What ever happened to the perennial round of stories suggesting Infiniti were keen to build a Formula One engine? This old chestnut was wheeled out year on year – much to Renault’s disgust – whilst simultaneously the Red Bull Racing team powered by their French engine roared to championship after championship.
The last we heard about an Infiniti engine, was a speculative piece written by Michael Schmidt prior to the 2014 Austrian GP.
Schmidt claimed that Red Bull were already significantly involved with the production of the new V6 PU batteries and that the Renault turbo charger was in effect sub-contracted out to APC Pankl, an Austrian technology collaboration.
Red Bull were said to be talking to AVL, the world’s largest independent power train development company who are also Austrian based. It was AVL’s ‘rolling road’ used for a test by Toro Rosso early last year which hit the headlines following Renault’s poor showing in the winter tests.
Schmidt concluded, “Infiniti would contribute a portion of the budget and may contribute knowledge about electric motors from the parent company Nissan. It is planned that the engine will also be called Infiniti.”
It was revealed recently during a TJ13 podcast that Red Bull are developing out a recently acquired factory unit on their Tilbrook site in Milton Keynes. Interestingly, the first stage of the ‘Unit 9’ modification was to lift the original floor and then excavate to a depth of around two stories.
Amongst the staff in Milton Keynes, these works are believed to be creating the building suitable for “Adrian’s boat project.”
Other speculation is that the subterranean excavations will provide a relatively quiet and secretive location for Red Bull to develop a Formula One engine.
However, the comments of Luca Cordero di Montezemolo last week have cast doubts upon any kind of Red Bull F1 engine project, as the ex-Ferrari man claimed, “Red Bull, they have imploded — a mutual friend told me that Mateschitz is thinking of selling and is trying to convince Audi to come in”.
However, the FIA’s bold plan to attract new engine manufacturers to the sport appears to have failed with the exception of Honda. The reason – the cost of developing a competitive V6 Turbo hybrid power unit is prohibitive even for the world’s largest auto manufacturers.
A feasibility study examining an F1 Audi programme was prepared by Stefano Domenicali in 2014. The bottom line reported by Autosport was that the VW group would need to invest 1 billion euros to get an F1 project off the ground.
This presumably was to fund a start up F1 team and engine, so acquiring Red Bull’s facilities, machinery and staff would mitigate this number somewhat.

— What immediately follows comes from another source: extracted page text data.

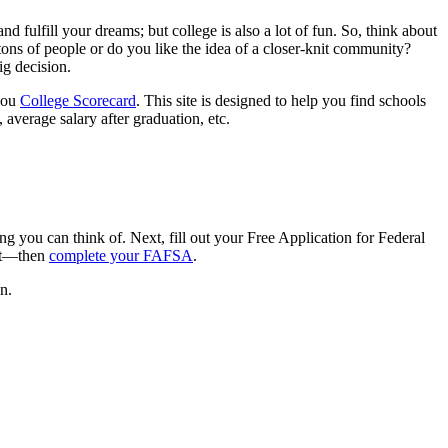
fulfill your dreams; but college is also a lot of fun. So, think about
tons of people or do you like the idea of a closer-knit community?
ig decision.
 you
College Scorecard
. This site is designed to help you find schools
 average salary after graduation, etc.
g you can think of. Next, fill out your Free Application for Federal
rst—then
complete your FAFSA
.
n.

Audi of course have a highly competitive hybrid engine developed and racing already in the WEC. But it is a diesel engine.
Further, Audi would be lacking the crossover knowledge of how to integrate a hybrid engine into a Formula One car, which is the key to Mercedes AMG F1’s success. After all, Williams, Lotus and Force India all have under the FIA regulations identical engines.

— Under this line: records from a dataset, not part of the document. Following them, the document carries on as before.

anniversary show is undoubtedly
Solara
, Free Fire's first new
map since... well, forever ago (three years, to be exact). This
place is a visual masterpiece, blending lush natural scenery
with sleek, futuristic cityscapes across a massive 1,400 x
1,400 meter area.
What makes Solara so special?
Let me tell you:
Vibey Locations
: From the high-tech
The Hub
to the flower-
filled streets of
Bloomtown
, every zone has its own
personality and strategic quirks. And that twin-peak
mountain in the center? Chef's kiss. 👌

Were this the F1 V8 engine era, Audi could be confident the appropriate skills would be within Red Bull Racing. Yet the difference between Toro Rosso and Red Bull Racing this year is simple. Daniel Ricciardo. Whilst the beaming Australian may have the talent to become an F1 world champion, there are other ways to acquire his services without forking out several hundred million to Mr. Mateschitz.

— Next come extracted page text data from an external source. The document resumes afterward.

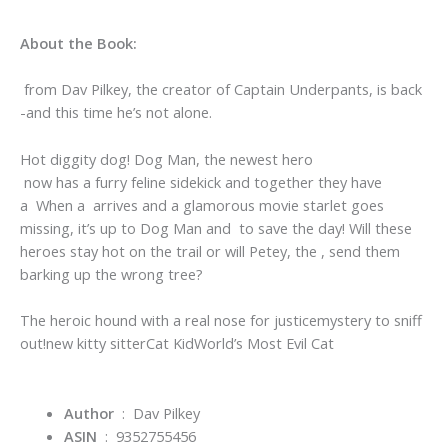
About the Book:
from Dav Pilkey, the creator of Captain Underpants, is back
-and this time he’s not alone.
Hot diggity dog! Dog Man, the newest hero
now has a furry feline sidekick and together they have
a When a arrives and a glamorous movie starlet goes
missing, it’s up to Dog Man and to save the day! Will these
heroes stay hot on the trail or will Petey, the , send them
barking up the wrong tree?
The heroic hound with a real nose for justice
mystery to sniff
out!
new kitty sitter
Cat Kid
World’s Most Evil Cat
Author
‏ : ‎ Dav Pilkey
ASIN
‏ : ‎
9352755456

There has been a whirlwind of wild speculation around Audi joining Formula One since Ferdinand Piëch resigned as chairman of the VAG group two weeks ago. However, VAG has its own troubles at present; and even if the immediate attention of the groups senior executives was not to halt falling margins, would Formula One really be on their radar right now?
Were Audi to consider buying Red Bull Racing, Mateschitz would see the start of 2017 as the ideal point of exchange, following the expiry of the Renault Red Bull engine supply agreement.
This is a tight deadline to begin designing a Formula One engine meant to hit the track in anger in just 21 months, and even the VW board were ready to press the button today, exactly what engine should they begin to design?
Ecclestone claims he has agreement for a radical new Formula One in 2017, but what does this mean? With the regulations for the year after next only to be finalised in March 2016, can Audi have confidence that what they sign up to now – is in fact what will happen?
Honda discovered the playing field on which they entered F1 shifted at the last minute, as in season development suddenly became open.
The latest rumour on Audi’s imminent entry into F1 comes from Motorsport-Total, who report a sum of 300 million Euro has been discussed for a complete buy-out of the Toro Rosso team. Dietrich Mateschitz has apparently even offered to stay aboard as a sponsor for a limited time.
Dr. Marko however says, that patience is needed. “Volkswagen Group have to sort out now, who the new boss is. Only then they can decide what they want to do in terms of motorsports.” The Red Bull consultant also re-iterates Mateschitz threat to leave F1. “If we don’t have a competitive engine in the near future, then either Audi is coming or we are out,” said Marko.
Considering the current wrangling at the German auto manufacturing company, these decisions could well take months – if not years.